What the task asks:
Your output should be the line with "ip, dijelaskan bahwa" followed by every remaining line of the entries, reproduced exactly.

Entries supplied:
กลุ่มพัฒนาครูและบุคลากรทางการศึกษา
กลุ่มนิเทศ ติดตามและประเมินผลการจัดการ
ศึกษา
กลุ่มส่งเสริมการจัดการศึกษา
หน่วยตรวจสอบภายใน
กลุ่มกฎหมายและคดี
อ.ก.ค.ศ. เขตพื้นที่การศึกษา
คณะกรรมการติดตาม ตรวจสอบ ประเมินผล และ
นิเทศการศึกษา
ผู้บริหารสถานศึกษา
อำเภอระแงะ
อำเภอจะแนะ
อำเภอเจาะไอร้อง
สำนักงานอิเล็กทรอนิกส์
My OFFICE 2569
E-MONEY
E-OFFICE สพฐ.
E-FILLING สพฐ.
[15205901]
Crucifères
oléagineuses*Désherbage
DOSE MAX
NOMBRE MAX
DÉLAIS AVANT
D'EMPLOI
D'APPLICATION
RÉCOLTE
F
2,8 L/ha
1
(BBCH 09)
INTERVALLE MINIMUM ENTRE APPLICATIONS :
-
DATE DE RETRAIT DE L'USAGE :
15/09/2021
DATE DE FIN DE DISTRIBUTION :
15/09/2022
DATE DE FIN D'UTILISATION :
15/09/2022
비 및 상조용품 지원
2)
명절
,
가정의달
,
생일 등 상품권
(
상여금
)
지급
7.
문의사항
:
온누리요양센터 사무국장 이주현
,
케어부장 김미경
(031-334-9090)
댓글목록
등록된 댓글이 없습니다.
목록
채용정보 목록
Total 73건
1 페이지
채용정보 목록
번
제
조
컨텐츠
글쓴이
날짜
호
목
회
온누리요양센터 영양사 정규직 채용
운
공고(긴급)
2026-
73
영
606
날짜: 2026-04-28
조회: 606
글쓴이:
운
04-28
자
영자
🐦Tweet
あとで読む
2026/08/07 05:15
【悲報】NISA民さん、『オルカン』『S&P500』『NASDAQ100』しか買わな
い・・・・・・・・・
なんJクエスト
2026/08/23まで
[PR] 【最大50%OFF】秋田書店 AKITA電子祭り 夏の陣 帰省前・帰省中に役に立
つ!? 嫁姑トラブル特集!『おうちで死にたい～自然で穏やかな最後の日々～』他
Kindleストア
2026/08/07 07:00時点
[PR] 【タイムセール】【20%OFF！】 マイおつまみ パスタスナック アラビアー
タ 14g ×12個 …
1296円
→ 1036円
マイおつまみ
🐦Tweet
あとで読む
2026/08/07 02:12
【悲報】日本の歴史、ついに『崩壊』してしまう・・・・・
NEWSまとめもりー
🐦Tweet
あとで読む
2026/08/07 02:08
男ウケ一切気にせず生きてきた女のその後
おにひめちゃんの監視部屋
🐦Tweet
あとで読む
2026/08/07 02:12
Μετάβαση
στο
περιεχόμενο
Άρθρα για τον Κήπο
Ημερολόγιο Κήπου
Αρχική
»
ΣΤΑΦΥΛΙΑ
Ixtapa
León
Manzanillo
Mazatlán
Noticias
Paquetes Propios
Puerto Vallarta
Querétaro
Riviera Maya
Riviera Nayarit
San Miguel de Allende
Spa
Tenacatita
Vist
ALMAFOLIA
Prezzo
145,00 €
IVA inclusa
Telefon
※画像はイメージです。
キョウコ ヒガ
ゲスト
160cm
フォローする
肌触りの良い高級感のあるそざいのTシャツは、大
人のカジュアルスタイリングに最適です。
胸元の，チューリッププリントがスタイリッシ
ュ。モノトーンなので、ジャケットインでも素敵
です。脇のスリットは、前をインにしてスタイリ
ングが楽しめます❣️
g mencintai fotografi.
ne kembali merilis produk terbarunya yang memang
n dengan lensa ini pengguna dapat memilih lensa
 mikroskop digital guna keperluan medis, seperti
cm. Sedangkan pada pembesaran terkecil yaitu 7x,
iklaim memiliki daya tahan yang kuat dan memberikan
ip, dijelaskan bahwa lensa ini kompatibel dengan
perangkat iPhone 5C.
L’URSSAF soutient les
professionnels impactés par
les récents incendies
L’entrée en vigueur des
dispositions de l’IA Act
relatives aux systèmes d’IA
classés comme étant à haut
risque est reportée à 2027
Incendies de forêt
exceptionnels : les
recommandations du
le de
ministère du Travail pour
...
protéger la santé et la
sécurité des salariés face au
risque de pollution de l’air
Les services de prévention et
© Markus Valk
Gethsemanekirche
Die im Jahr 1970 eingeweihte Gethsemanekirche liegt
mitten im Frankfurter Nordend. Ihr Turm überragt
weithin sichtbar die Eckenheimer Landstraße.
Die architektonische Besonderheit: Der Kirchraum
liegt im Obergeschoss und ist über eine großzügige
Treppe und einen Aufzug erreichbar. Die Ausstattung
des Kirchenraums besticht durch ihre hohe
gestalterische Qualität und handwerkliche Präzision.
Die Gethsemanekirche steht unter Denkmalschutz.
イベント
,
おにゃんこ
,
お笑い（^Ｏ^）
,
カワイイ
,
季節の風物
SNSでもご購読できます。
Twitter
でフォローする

Response for this exercise:
ip, dijelaskan bahwa lensa ini kompatibel dengan
perangkat iPhone 5C.
L’URSSAF soutient les
professionnels impactés par
les récents incendies
L’entrée en vigueur des
dispositions de l’IA Act
relatives aux systèmes d’IA
classés comme étant à haut
risque est reportée à 2027
Incendies de forêt
exceptionnels : les
recommandations du
le de
ministère du Travail pour
...
protéger la santé et la
sécurité des salariés face au
risque de pollution de l’air
Les services de prévention et
© Markus Valk
Gethsemanekirche
Die im Jahr 1970 eingeweihte Gethsemanekirche liegt
mitten im Frankfurter Nordend. Ihr Turm überragt
weithin sichtbar die Eckenheimer Landstraße.
Die architektonische Besonderheit: Der Kirchraum
liegt im Obergeschoss und ist über eine großzügige
Treppe und einen Aufzug erreichbar. Die Ausstattung
des Kirchenraums besticht durch ihre hohe
gestalterische Qualität und handwerkliche Präzision.
Die Gethsemanekirche steht unter Denkmalschutz.
イベント
,
おにゃんこ
,
お笑い（^Ｏ^）
,
カワイイ
,
季節の風物
SNSでもご購読できます。
Twitter
でフォローする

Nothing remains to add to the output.